Farhad is a student living in Kabul, Afghanistan in 1979. Out drinking one night with a friend, he misses curfew and receives a brutal beating from soldiers just as he is approaching home. Farhad is discovered in the street and taken in to recover by a Good Samaritan, and while resting in her home, he ruminates on his life – the religious principles and practices of his grandfather which he has largely ignored, the turmoil destroying his country, and the particular pain and suffering of women like his mother and the beautiful woman who has risked her own life to save him.
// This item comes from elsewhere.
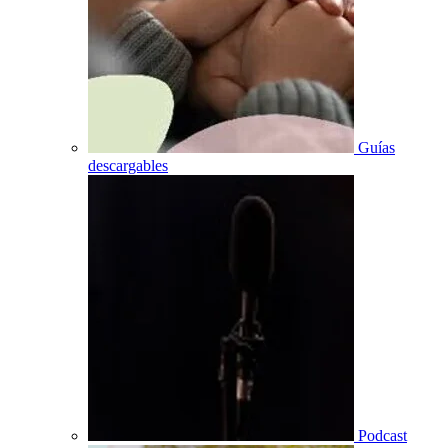
Guías
descargables
Podcast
A Thousand Rooms of Dream and Fear by Atiq Rahimi is a spare novel in almost every sense of the word. It has short sentences and short chapters, but is not short on emotion and meaning. As I began reading and saw the brevity with which Rahimi tells this story, I was a little worried about how it would unfold. Though admittedly, I am the first one to complain about novels I find to be unnecessarily long, I am also a big fan of words. Spare and I don’t usually mix, so I was duly impressed with the way Rahimi paints such evocative scenes and context with so few words for this tumultuous period in Afghanistan’s history.
The technique used to reveal Farhad’s story was very effective. I’d had a sinus infection the week before reading this book and was in the most excruciating pain, so I really responded to the repetition and confusion that come along with Farhad’s suffering from his injuries and attempts to understand his surroundings and just what has happened to him. The ebb and flow of the other characters, and the horror as the probable version of Farhad’s ordeal is pieced together touches a chord, and just beyond that hovers the unimaginable – that he might to have to leave not only his homeland, but his family behind forever. The United States is a young country, but for the most part has had a relatively stable history. Wars fought on this soil have been largely favorable for the U.S. , with hardly any here for the last 150 years, so it was a much different perspective that Afghanistan and Rahimi provided.
A Thousand Rooms of Dream and Fear is a work in translation and as such a lot of the history (which is not mine) is assumed. I had to do a little digging of my own to understand the war going on and the role that the Soviet Union played in the country. Unfortunately, because of Afghanistan’s strategic location in the Middle East it has always been in the forefront of wars, power grabs and foreign rule. Rahimi’s powerful novel provides the emotional landscape of the heartrending decisions that citizens of Afghanistan, like Farhad, have to make, often under duress and very, very quickly. Through his writing I got to experience the teeniest hint of what something like that looks like in a life. Highly recommended.